__Work order__: Reproduce from the records below, with no pictures, exactly the lines between the one containing "কলার সঙ্গে এ কেমন শক্রুতা" and the one containing "les salles avec", inclusive.

[Data excerpts]
--

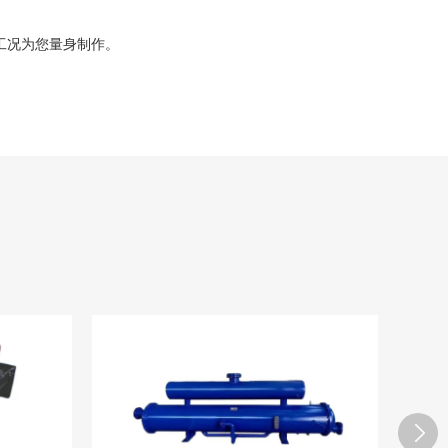
工况为您量身制作。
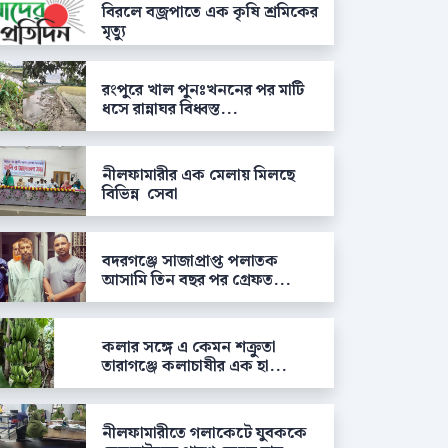
বিরলে বজ্রপাতে এক কৃষি শ্রমিকের
মৃত্যু
রংপুরে খাল পুনঃখননের পর মাটি
ধসে রান্নাঘর বিধ্বস্ত...
নীলফামারীর এক মেলায় মিলছে
বিভিন্ন সেবা
বদরগঞ্জে সাজাপ্রাপ্ত পলাতক
আসামি তিন বছর পর গ্রেফত...
কলার সঙ্গে এ কেমন শক্রুতা
তারাগঞ্জে কলাচাষীর এক হা...
নীলফামারীতে গলাকেটে যুবককে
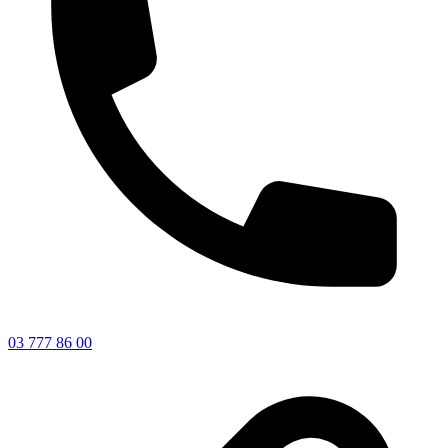
03 777 86 00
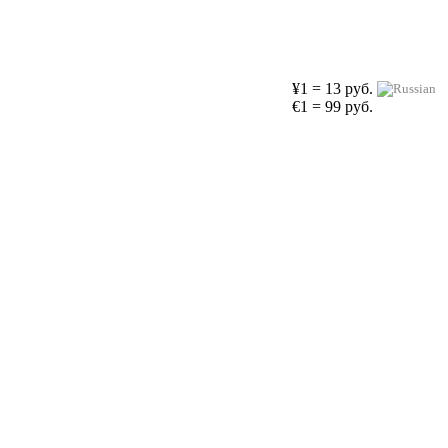
¥1 = 13 руб.
€1 = 99 руб.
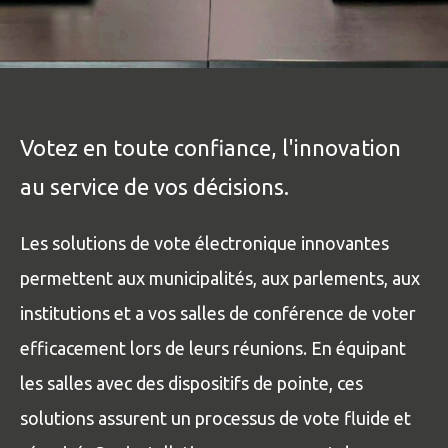
Votez en toute confiance, l'innovation
au service de vos décisions.
Les solutions de vote électronique innovantes
permettent aux municipalités, aux parlements, aux
institutions et a vos salles de conférence de voter
efficacement lors de leurs réunions. En équipant
les salles avec des dispositifs de pointe, ces
solutions assurent un processus de vote fluide et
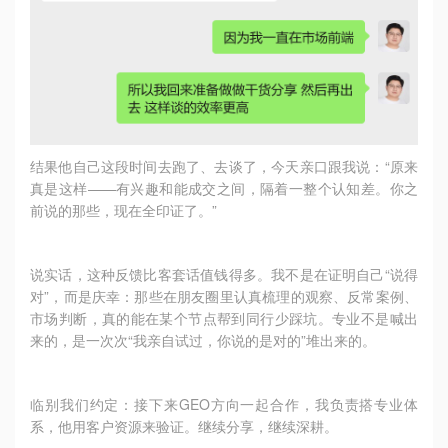
结果他自己这段时间去跑了、去谈了，今天亲口跟我说：“原来
真是这样——有兴趣和能成交之间，隔着一整个认知差。你之
前说的那些，现在全印证了。”
说实话，这种反馈比客套话值钱得多。我不是在证明自己“说得
对”，而是庆幸：那些在朋友圈里认真梳理的观察、反常案例、
市场判断，真的能在某个节点帮到同行少踩坑。专业不是喊出
来的，是一次次“我亲自试过，你说的是对的”堆出来的。
临别我们约定：接下来GEO方向一起合作，我负责搭专业体
系，他用客户资源来验证。继续分享，继续深耕。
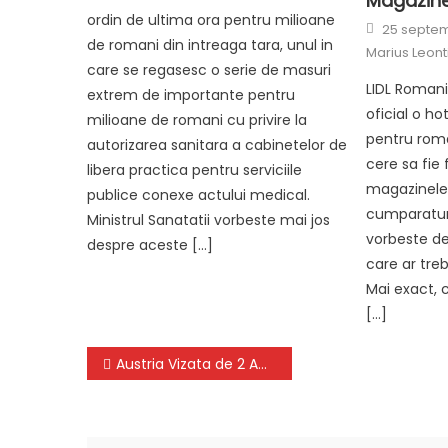
Magazin
ordin de ultima ora pentru milioane
Posted
25 septem
on
de romani din intreaga tara, unul in
Marius Leont
care se regasesc o serie de masuri
LIDL Roman
extrem de importante pentru
oficial o ho
milioane de romani cu privire la
pentru roman
autorizarea sanitara a cabinetelor de
cere sa fie 
libera practica pentru serviciile
magazinele 
publice conexe actului medical.
cumparaturi
Ministrul Sanatatii vorbeste mai jos
vorbeste de
despre aceste […]
care ar treb
Mai exact, c
[…]
Navigare
Austria Vizata de 2 Anunturi Oficiale CRITICE ale UE privind Spatiul Schengen, Romania
în
articole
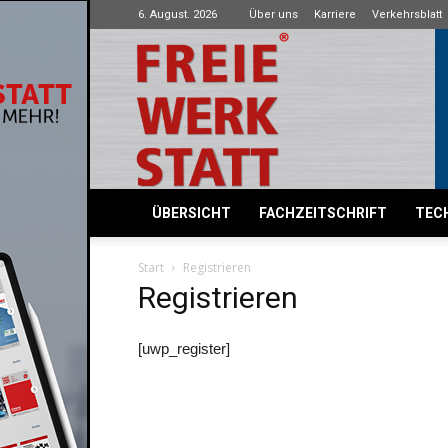
6. August. 2026
Über uns
Karriere
Verkehrsblatt
Freie
Werkstatt
ÜBERSICHT
FACHZEITSCHRIFT
TECH
Start
Registrieren
Registrieren
[uwp_register]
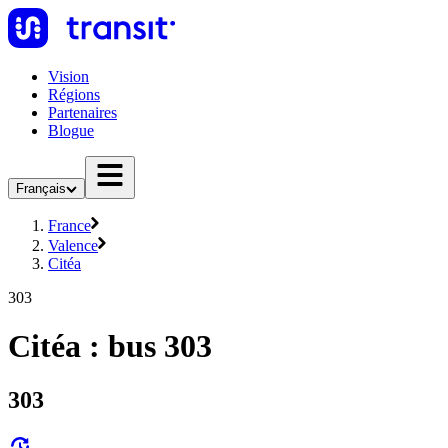
Vision
Régions
Partenaires
Blogue
Français
France
Valence
Citéa
303
Citéa : bus 303
303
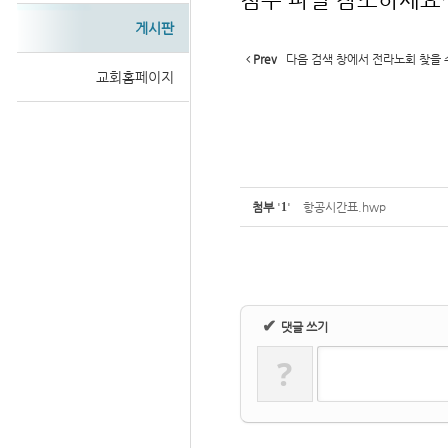
게시판
Prev
다음 검색 창에서 전라노회 찾을 
교회홈페이지
Sketchbook
첨부
'
1
'
항공시간표.hwp
스케치북5
✔
댓글 쓰기
?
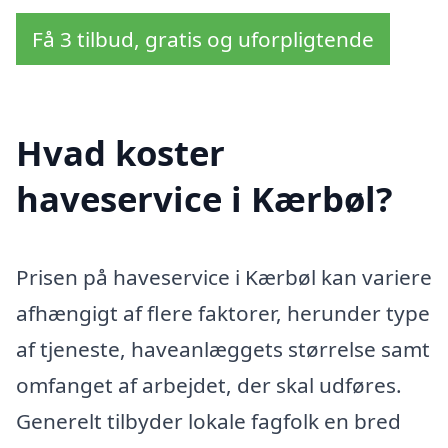
Få 3 tilbud, gratis og uforpligtende
Hvad koster
haveservice i Kærbøl?
Prisen på haveservice i Kærbøl kan variere
afhængigt af flere faktorer, herunder type
af tjeneste, haveanlæggets størrelse samt
omfanget af arbejdet, der skal udføres.
Generelt tilbyder lokale fagfolk en bred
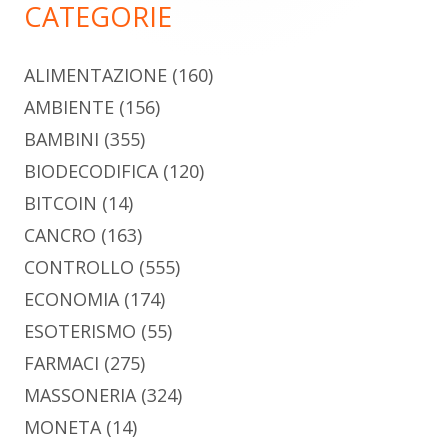
CATEGORIE
ALIMENTAZIONE
(160)
AMBIENTE
(156)
BAMBINI
(355)
BIODECODIFICA
(120)
BITCOIN
(14)
CANCRO
(163)
CONTROLLO
(555)
ECONOMIA
(174)
ESOTERISMO
(55)
FARMACI
(275)
MASSONERIA
(324)
MONETA
(14)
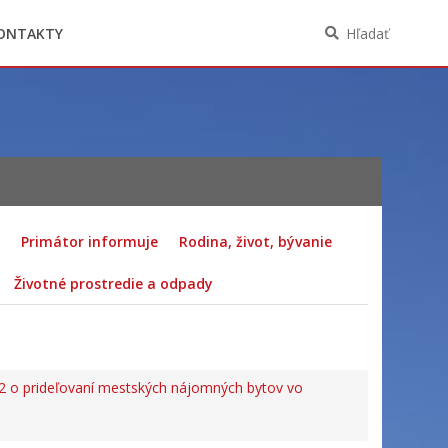
Oznámenia funkcií, zamestnaní, činností a
majetkových pomerov verejného funkcionára
ONTAKTY
Hľadať
Primátor informuje
Rodina, život, bývanie
Životné prostredie a odpady
2 o prideľovaní mestských nájomných bytov vo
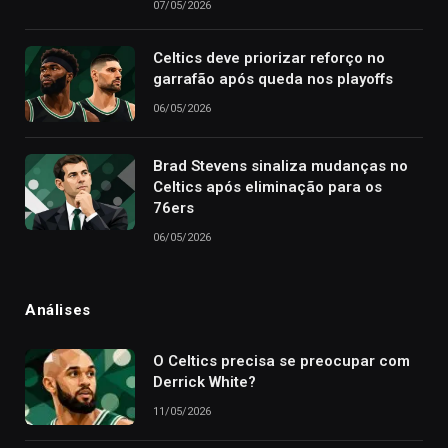
07/05/2026
Celtics deve priorizar reforço no
garrafão após queda nos playoffs
06/05/2026
Brad Stevens sinaliza mudanças no
Celtics após eliminação para os
76ers
06/05/2026
Análises
O Celtics precisa se preocupar com
Derrick White?
11/05/2026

--

__Your solution__:
কলার সঙ্গে এ কেমন শক্রুতা
তারাগঞ্জে কলাচাষীর এক হা...
নীলফামারীতে গলাকেটে যুবককে
03 777 86 00
¥1 = 13 руб.
€1 = 99 руб.
Votez en toute confiance, l'innovation
au service de vos décisions.
Les solutions de vote électronique innovantes
permettent aux municipalités, aux parlements, aux
institutions et a vos salles de conférence de voter
efficacement lors de leurs réunions. En équipant
les salles avec des dispositifs de pointe, ces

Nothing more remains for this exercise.